If a person is living with TSC, they were born with it. This is because TSC happens when a person’s ‘genes’ (the things that make the body grow) don’t act like they are meant to. You are not able to ‘catch’ TSC, like you can with a cold or flu.
A person living with TSC might still not be told that they have TSC until you are older. Possibly even when they are a grown-up. This is because the condition might not have been found until then or was not causing any problems.
When a condition happens because of a person’s genes, it is described as a ‘genetic disorder’. TSC is a genetic disorder.
What are genes?
Genes are what we are made out of. Genes tell the body how it should grow. Everyone has lots of genes. Every gene is responsible for different things, like eye colour or how tall you might be. The genes that make up our bodies come from your parents.
What is a genetic disorder?
Sometimes, a gene does not do what we expect and it change. This happens naturally. A change to a gene might mean that it does not tell the body how to grow as it normally would.
Changes to different genes mean that different things might happen. This is how genetic disorders, like TSC, happen.
TSC happens when two genes, called TSC1 and TSC2, do not do what we might expect.
The genes that make up our bodies come from our parents. If a person’s mum or dad has TSC, it might mean that their son or daughter will also have it. However, a person might also live with TSC even if their mum or dad doesn’t have the condition.
TSC from mum or dad
Around one in every three people who live with TSC has it because their mum or dad gave them one of the TSC genes with unexpected changes to it. This is called ‘Dominant inheritance’.

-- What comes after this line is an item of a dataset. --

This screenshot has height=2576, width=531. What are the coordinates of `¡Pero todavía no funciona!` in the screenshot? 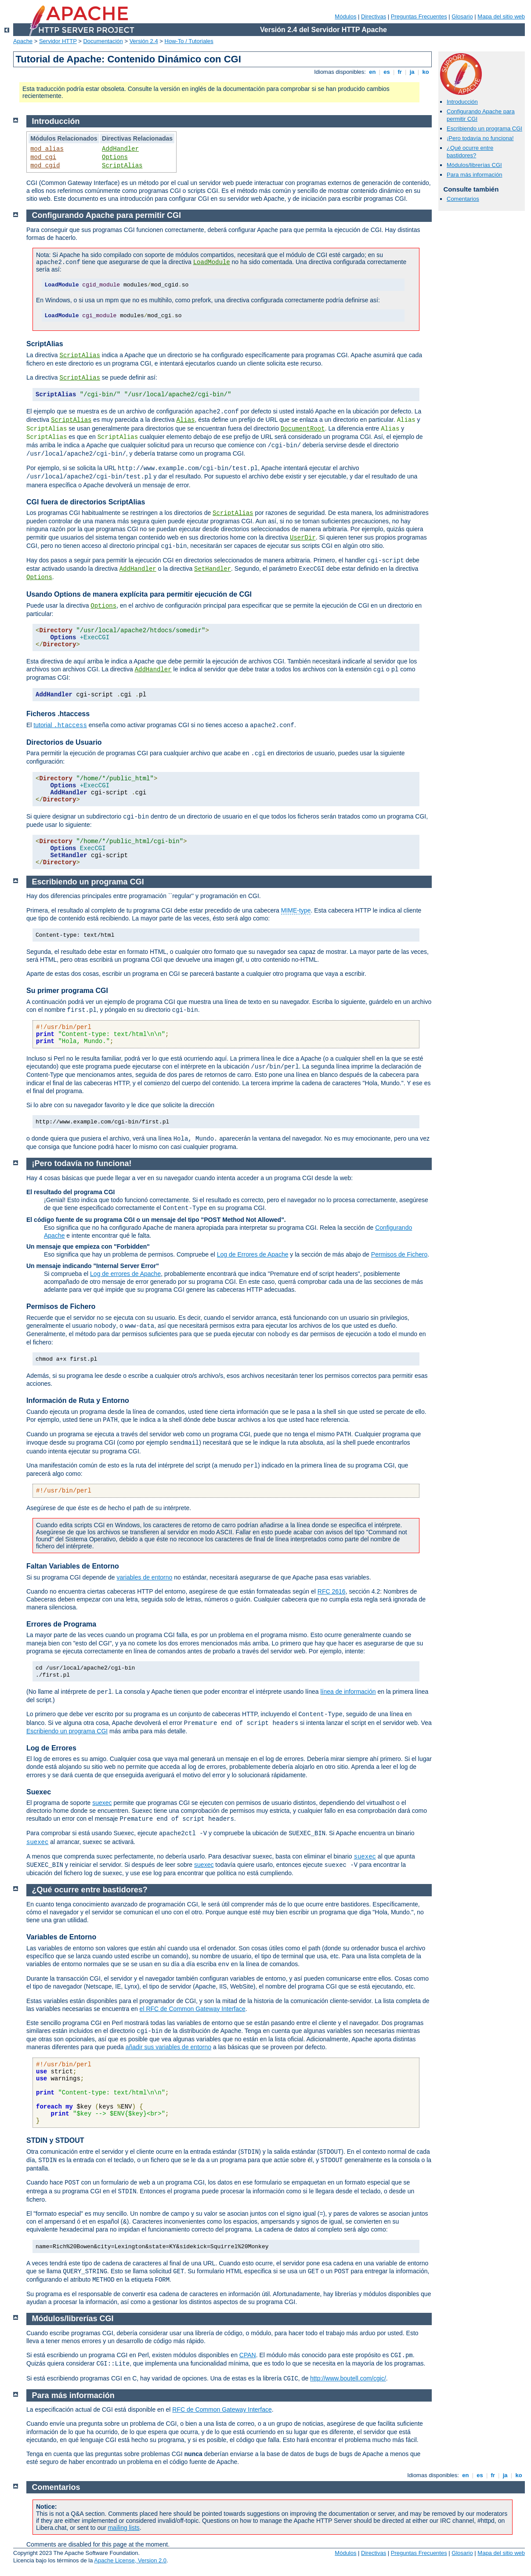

If a mum or dad is living with TSC, there is a 50% change that a baby they are having will also live with TSC. It does not matter who out of mum or dad lives with TSC, or if the baby is a boy or a girl.
TSC when mum and dad do not have it
Some people who live with TSC have it but their mum or dad don’t. This means that the TSC genes unexpectedly changed but were not given to the child by mum or dad. Usually, if this happens it is only in one of the babies that the mum and dad have.
It does not happen a lot, but a mum and dad who do not have TSC might have more than one baby who lives with the condition. This is because the TSC genes with unexpected changes are not everywhere in the mum or dad’s body, so it does not affect them as much. This is called ‘Mosaicism’ and it is hard to test a mum or dad to see if they have it.